I’ll bet you have a few field guide books in your library. If they are small enough and paperback, you probably put them in your pocket or knapsack and carry them with you on hikes to help identify the plants you find. You may even keep a book or a small library in your car for ready reference.
In the last several years many of us have also started to carry around small pocket computers or “smartphones.” It seems only logical that digital versions of field guides stored on a smartphone would replace paperback copies. Perhaps you have even tried out one or two yourself.
However I have to say that in practice I have found these apps lacking in some respect or another myself. What I have been turning to instead for field identification is some form of social media. Two tools that I like are iNaturalist and (yes) Facebook.

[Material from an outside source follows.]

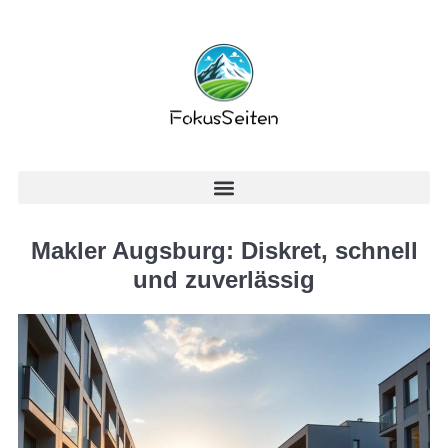
Makler Augsburg: Diskret, schnell
und zuverlässig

This actually makes sense if you think about it. What has been the one thing in your experience that has been even better than carrying around a field guide to identify plants? How about if you had a panel of expert plant botanists at your side all the time?
That’s exactly what you get with a Facebook group devoted to plant identification. Okay, not everyone in the group is an expert but some of them are. There are plenty of groups like this to choose from, but one that I especially like is Texas Flora.
Texas Flora was started by Michael Eason and now has upwards of 2000 members. It’s also officially sponsored by our Society. At its last meeting, the state board appointed Kim Conrow as a group moderator. Of course you have to be on Facebook to participate. Just search Facebook for the group and request to join. Once you get access you can share photos of plants you need identification help with, and you can also help others with identification. The group also posts information about plants and organizations with an interest in plants.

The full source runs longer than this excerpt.